![]() |
| Presiden Prabowo saat berpidato. (BPMI Setpres) |
TARSIUSNEWS.COM - Pernyataan Presiden RI Prabowo Subianto terkait pelemahan nilai tukar rupiah terhadap dolar Amerika Serikat menuai sorotan dari kalangan ekonom. Sejumlah pengamat menilai respons pemerintah yang terkesan santai justru berpotensi memengaruhi kepercayaan pasar terhadap kondisi ekonomi nasional.
Komentar tersebut disampaikan Prabowo saat meresmikan Museum Marsinah di Nganjuk, Jawa Timur. Dalam pidatonya, ia menyebut masyarakat desa tidak menggunakan dolar dalam aktivitas sehari-hari sehingga tidak terlalu terdampak langsung oleh pelemahan rupiah.
Pernyataan itu muncul di tengah nilai tukar rupiah yang terus mengalami tekanan hingga menyentuh level Rp17.600 per dolar AS pada pertengahan Mei 2026.
Meski pemerintah menilai fundamental ekonomi Indonesia masih kuat, sejumlah pengamat melihat persoalan nilai tukar tidak sesederhana penggunaan dolar secara langsung oleh masyarakat.
Analis ekonomi dari Indonesia Strategic and Economic Action Institution (ISEAI), Ronny Sasmita, menilai pelemahan rupiah tetap berdampak pada kehidupan masyarakat desa karena banyak kebutuhan pokok dan sektor produksi bergantung pada bahan impor.
Menurutnya, pupuk, bahan bakar, obat-obatan, pakan ternak, hingga mesin pertanian memiliki keterkaitan dengan kurs dolar.
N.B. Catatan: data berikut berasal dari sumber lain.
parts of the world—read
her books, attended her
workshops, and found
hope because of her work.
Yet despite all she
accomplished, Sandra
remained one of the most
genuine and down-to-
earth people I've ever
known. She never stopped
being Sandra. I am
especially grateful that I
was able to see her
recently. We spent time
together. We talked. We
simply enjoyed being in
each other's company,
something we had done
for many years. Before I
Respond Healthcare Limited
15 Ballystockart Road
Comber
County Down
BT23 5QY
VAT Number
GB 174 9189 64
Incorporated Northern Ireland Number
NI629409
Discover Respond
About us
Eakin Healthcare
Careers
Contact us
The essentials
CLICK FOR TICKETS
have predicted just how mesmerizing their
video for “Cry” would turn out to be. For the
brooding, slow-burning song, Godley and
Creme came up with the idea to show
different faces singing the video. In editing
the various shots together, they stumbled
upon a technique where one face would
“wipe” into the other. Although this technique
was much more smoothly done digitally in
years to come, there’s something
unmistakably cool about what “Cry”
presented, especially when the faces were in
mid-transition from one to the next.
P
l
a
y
Ketika rupiah melemah, biaya produksi ikut meningkat dan berpotensi mendorong kenaikan harga barang di tingkat masyarakat.
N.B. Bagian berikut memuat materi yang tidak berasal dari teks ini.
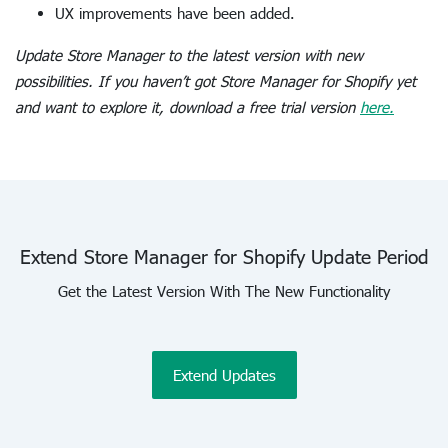
UX improvements have been added.
Update Store Manager to the latest version with new
possibilities. If you haven’t got Store Manager for Shopify yet
and want to explore it, download a free trial version
here.
Extend Store Manager for Shopify Update Period
Get the Latest Version With The New Functionality
Extend Updates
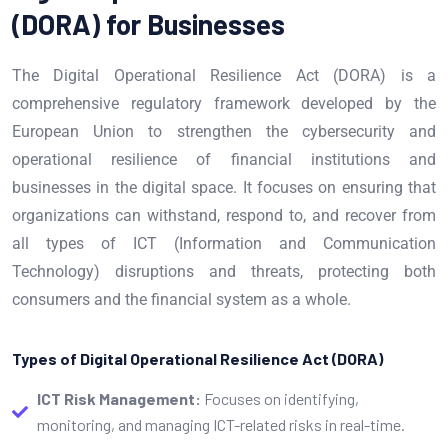
(DORA) for Businesses
The Digital Operational Resilience Act (DORA) is a
comprehensive regulatory framework developed by the
European Union to strengthen the cybersecurity and
operational resilience of financial institutions and
businesses in the digital space. It focuses on ensuring that
organizations can withstand, respond to, and recover from
all types of ICT (Information and Communication
Technology) disruptions and threats, protecting both
consumers and the financial system as a whole.
Types of Digital Operational Resilience Act (DORA)
ICT Risk Management:
Focuses on identifying,
monitoring, and managing ICT-related risks in real-time.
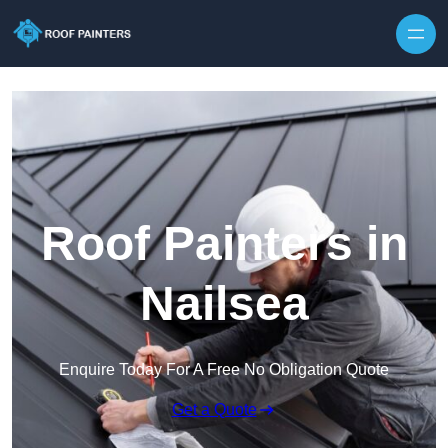
Skip to content
Roof Painters in
Nailsea
Enquire Today For A Free No Obligation Quote
Get a Quote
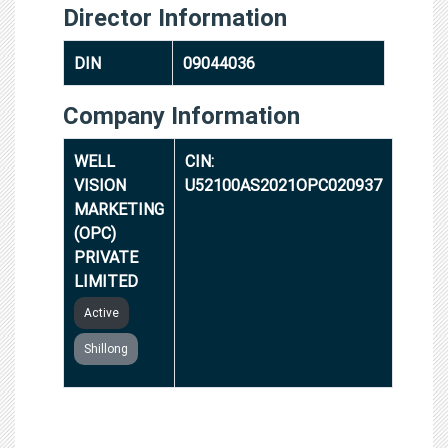
Director Information
DIN
09044036
Company Information
WELL
CIN:
VISION
U52100AS2021OPC020937
MARKETING
(OPC)
PRIVATE
LIMITED
Active
Shillong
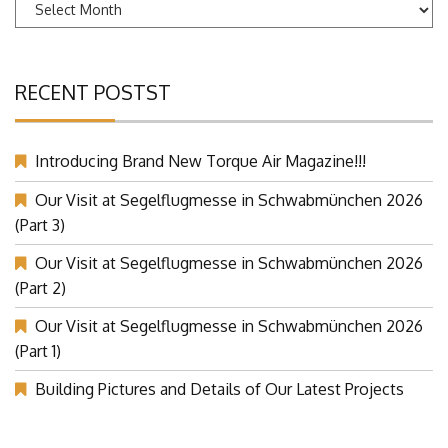
Archives
RECENT POSTST
Introducing Brand New Torque Air Magazine!!!
Our Visit at Segelflugmesse in Schwabmünchen 2026
(Part 3)
Our Visit at Segelflugmesse in Schwabmünchen 2026
(Part 2)
Our Visit at Segelflugmesse in Schwabmünchen 2026
(Part 1)
Building Pictures and Details of Our Latest Projects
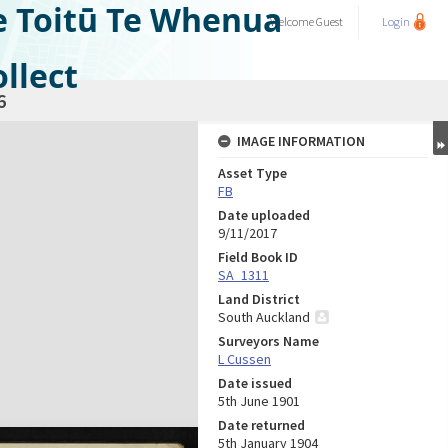
e Toitū Te Whenua
Welcome
Guest
Login
llect
6
IMAGE INFORMATION
Asset Type
FB
Date uploaded
9/11/2017
Field Book ID
SA_1311
Land District
South Auckland
Surveyors Name
L Cussen
Date issued
5th June 1901
Date returned
5th January 1904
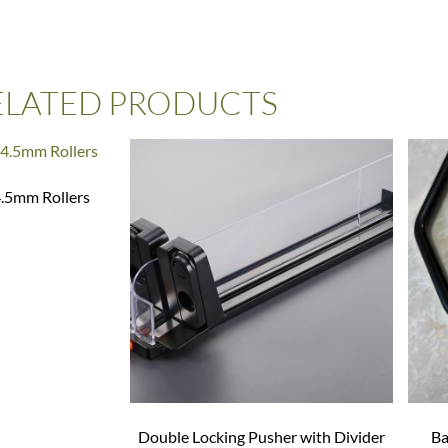
ELATED PRODUCTS
4.5mm Rollers
Double Locking Pusher with Divider
Ba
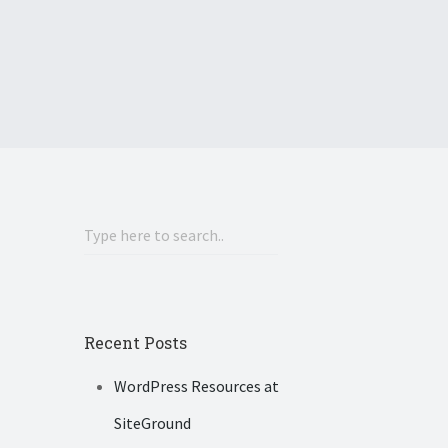
Recent Posts
WordPress Resources at
SiteGround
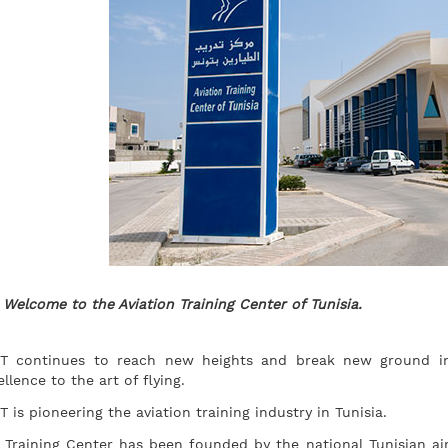
Welcome to the Aviation Training Center of Tunisia.
T continues to reach new heights and break new ground in 
ellence to the art of flying.
T is pioneering the aviation training industry in Tunisia.
 Training Center has been founded by the national Tunisian airli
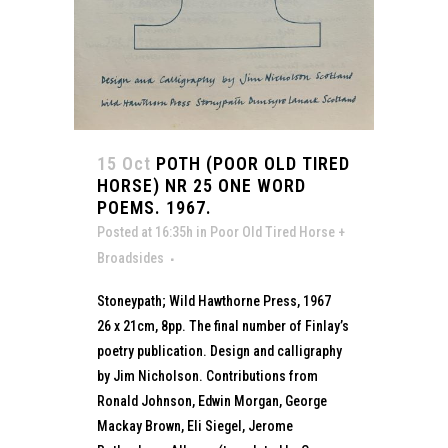
15 Oct
POTH (POOR OLD TIRED
HORSE) NR 25 ONE WORD
POEMS. 1967.
Posted at 16:35h
in
Poor Old Tired Horse +
Broadsides
Stoneypath; Wild Hawthorne Press, 1967
26 x 21cm, 8pp. The final number of Finlay’s
poetry publication. Design and calligraphy
by Jim Nicholson. Contributions from
Ronald Johnson, Edwin Morgan, George
Mackay Brown, Eli Siegel, Jerome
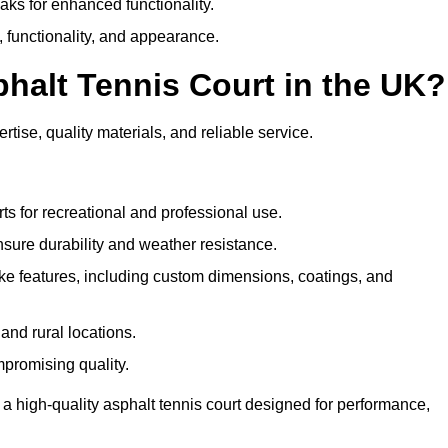
eaks for enhanced functionality.
y, functionality, and appearance.
halt Tennis Court in the UK?
tise, quality materials, and reliable service.
ts for recreational and professional use.
sure durability and weather resistance.
e features, including custom dimensions, coatings, and
and rural locations.
mpromising quality.
 a high-quality asphalt tennis court designed for performance,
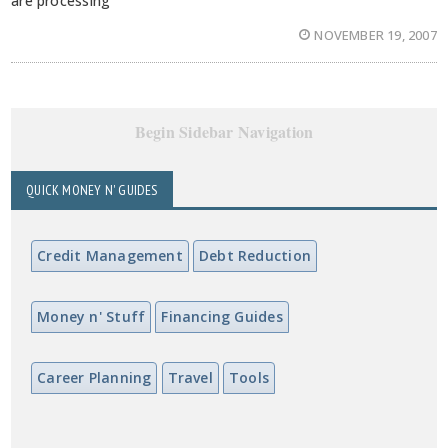
are processing
NOVEMBER 19, 2007
Begin Sidebar Navigation
QUICK MONEY N' GUIDES
Credit Management
Debt Reduction
Money n' Stuff
Financing Guides
Career Planning
Travel
Tools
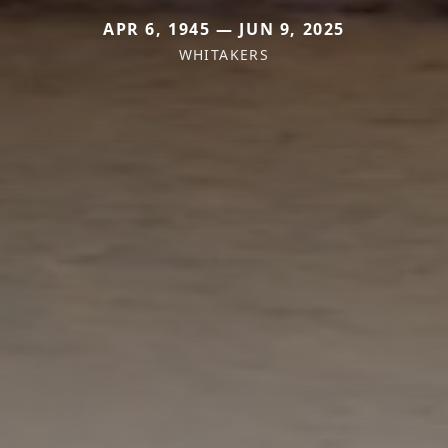
APR 6, 1945 — JUN 9, 2025
WHITAKERS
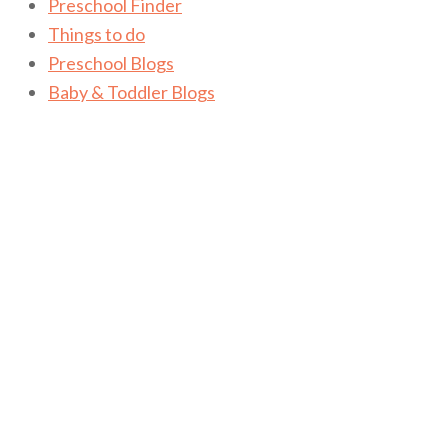
Preschool Finder
Things to do
Preschool Blogs
Baby & Toddler Blogs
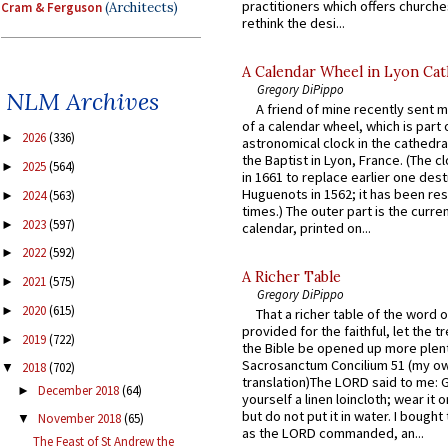
practitioners which offers churche
Cram & Ferguson
(Architects)
rethink the desi...
A Calendar Wheel in Lyon Cat
Gregory DiPippo
NLM Archives
A friend of mine recently sent m
of a calendar wheel, which is part 
2026
(336)
►
astronomical clock in the cathedra
the Baptist in Lyon, France. (The c
2025
(564)
►
in 1661 to replace earlier one des
Huguenots in 1562; it has been re
2024
(563)
►
times.) The outer part is the current
2023
(597)
►
calendar, printed on...
2022
(592)
►
A Richer Table
2021
(575)
►
Gregory DiPippo
2020
(615)
►
That a richer table of the word
provided for the faithful, let the t
2019
(722)
►
the Bible be opened up more plentif
Sacrosanctum Concilium 51 (my o
2018
(702)
▼
translation)The LORD said to me: 
December 2018
(64)
►
yourself a linen loincloth; wear it o
but do not put it in water. I bought 
November 2018
(65)
▼
as the LORD commanded, an...
The Feast of St Andrew the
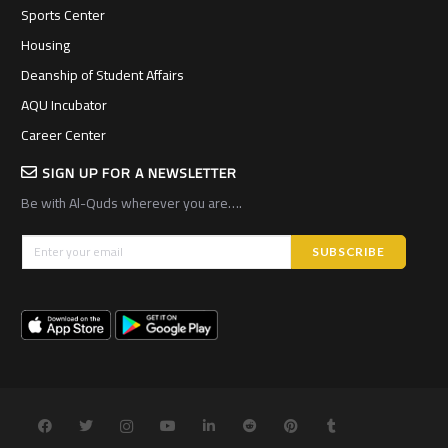
Sports Center
Housing
Deanship of Student Affairs
AQU Incubator
Career Center
SIGN UP FOR A NEWSLETTER
Be with Al-Quds wherever you are….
“Dalam ekonomi, masyarakat kecil sering kali tidak langsung melihat gejolak kurs, tetapi paling cepat merasakan dampak kenaikan harga,” ujarnya.
Sorotan serupa juga disampaikan pengamat ekonomi Yanuar Rizky. Ia menilai pernyataan Presiden berpotensi menimbulkan persepsi bahwa pemerintah kurang menunjukkan urgensi dalam menghadapi tekanan ekonomi.
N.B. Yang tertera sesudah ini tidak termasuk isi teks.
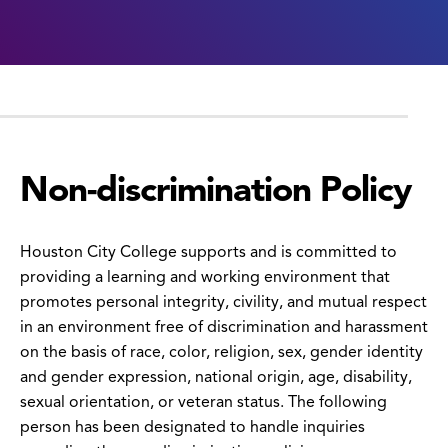
Non-discrimination Policy
Houston City College supports and is committed to
providing a learning and working environment that
promotes personal integrity, civility, and mutual respect
in an environment free of discrimination and harassment
on the basis of race, color, religion, sex, gender identity
and gender expression, national origin, age, disability,
sexual orientation, or veteran status. The following
person has been designated to handle inquiries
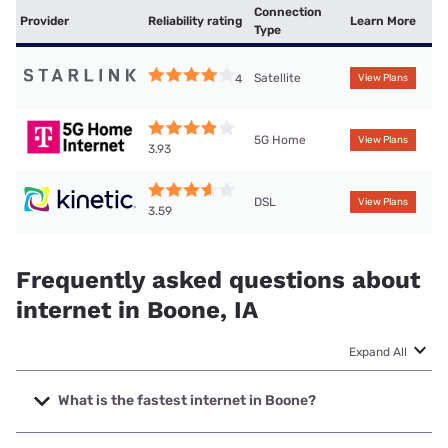
Connection
Provider
Reliability rating
Learn More
Type
Satellite
4
View Plans
5G Home
View Plans
3.93
DSL
View Plans
3.59
Frequently asked questions about
internet in Boone, IA
Expand All
What is the fastest internet in Boone?
The fastest internet in Boone is Mediacom with speeds up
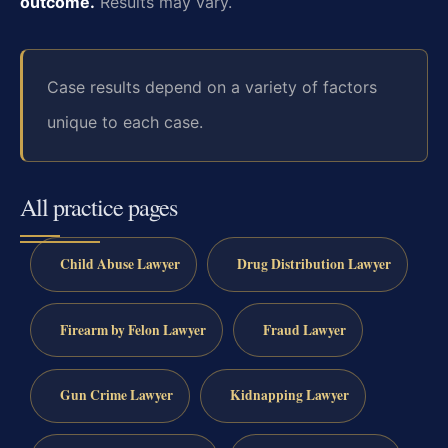
outcome.
Results may vary.
Case results depend on a variety of factors
unique to each case.
All practice pages
Child Abuse Lawyer
Drug Distribution Lawyer
Firearm by Felon Lawyer
Fraud Lawyer
Gun Crime Lawyer
Kidnapping Lawyer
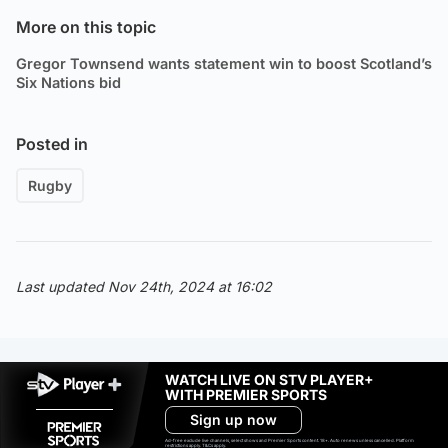
More on this topic
Gregor Townsend wants statement win to boost Scotland’s
Six Nations bid
Posted in
Rugby
Last updated Nov 24th, 2024 at 16:02
WATCH LIVE ON STV PLAYER+
WITH PREMIER SPORTS
Sign up now
Ad-free exclude live channels, select shows and Premier Sports content. 18+. Auto renews unless cancelled. Platform
restrictions apply. T&Cs apply.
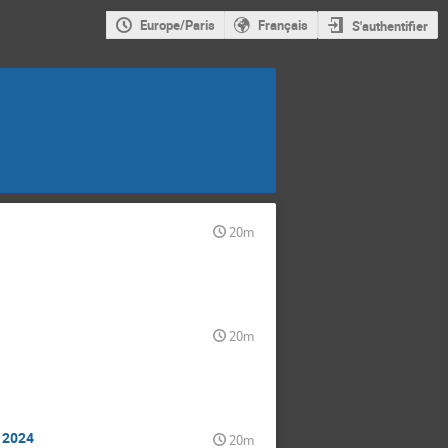
Europe/Paris
Français
S'authentifier
20m
20m
n 2024
20m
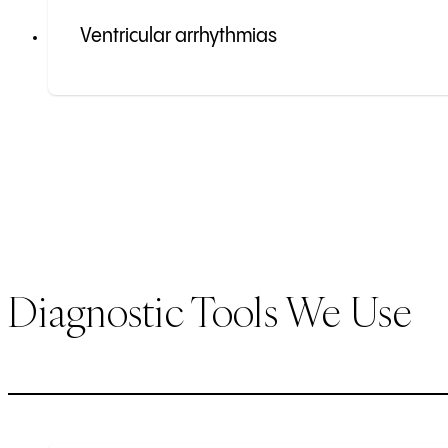
Ventricular arrhythmias
Diagnostic Tools We Use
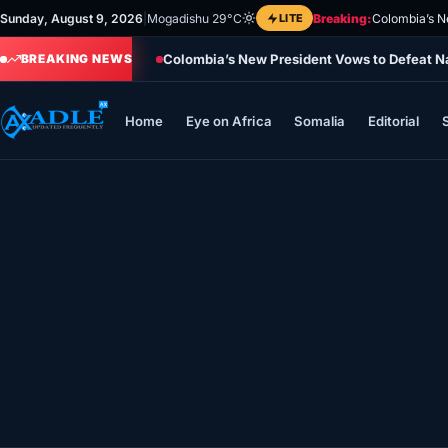
Skip
Sunday, August 9, 2026
|
Mogadishu 29°C
LITE
Breaking:
Colombia’s N
to
Colombia’s New President Vows to Defeat Na
content
BREAKING NEWS
Home
Eye on Africa
Somalia
Editorial
Home
Eye on Africa
Somalia
Editorial
Sports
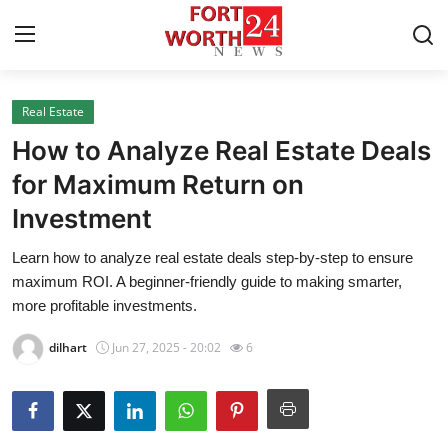
Real Estate
Home
How to Analyze Real Estate Deals
Contact
for Maximum Return on
Investment
Press Release
Learn how to analyze real estate deals step-by-step to ensure
Privacy Policy
maximum ROI. A beginner-friendly guide to making smarter,
more profitable investments.
About
dilhart
Jun 27, 2025 - 20:02
6
News Network
Submit Press Release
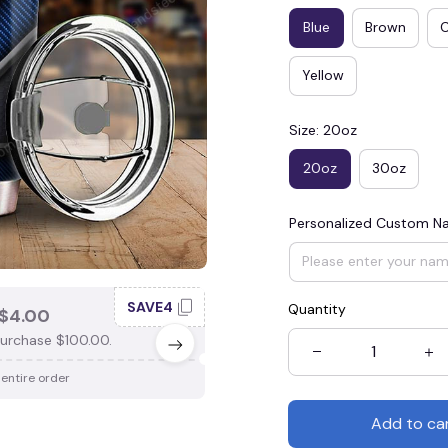
Blue
Brown
Yellow
Size: 20oz
20oz
30oz
Personalized Custom 
SAVE4
SAV
Quantity
$4.00
SAVE $3.00
urchase $100.00.
When purchase $75.00.
 entire order
Apply to entire order
Add to ca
Menurutnya, pasar keuangan tidak hanya melihat data ekonomi, tetapi juga membaca cara pemerintah merespons situasi. Sikap yang dianggap meremehkan persoalan dikhawatirkan dapat memicu menurunnya kepercayaan investor.
Selain tekanan nilai tukar, para ekonom juga menyoroti kondisi fiskal pemerintah yang dinilai semakin berat akibat defisit anggaran dan tingginya belanja negara untuk program prioritas nasional.
Situasi tersebut disebut ikut memengaruhi sentimen pasar terhadap rupiah, terutama ketika lembaga pemeringkat internasional mulai memberikan pandangan negatif terhadap kebijakan fiskal Indonesia.
Di sisi lain, pemerintah tetap optimistis kondisi ekonomi nasional masih terkendali. Presiden Prabowo menegaskan sektor pangan dan energi Indonesia masih dalam kondisi aman dibanding sejumlah negara lain yang tengah mengalami tekanan ekonomi global.
Namun para pengamat mengingatkan bahwa stabilitas ekonomi bukan hanya soal data makro, melainkan juga soal menjaga kepercayaan publik dan pasar terhadap arah kebijakan pemerintah.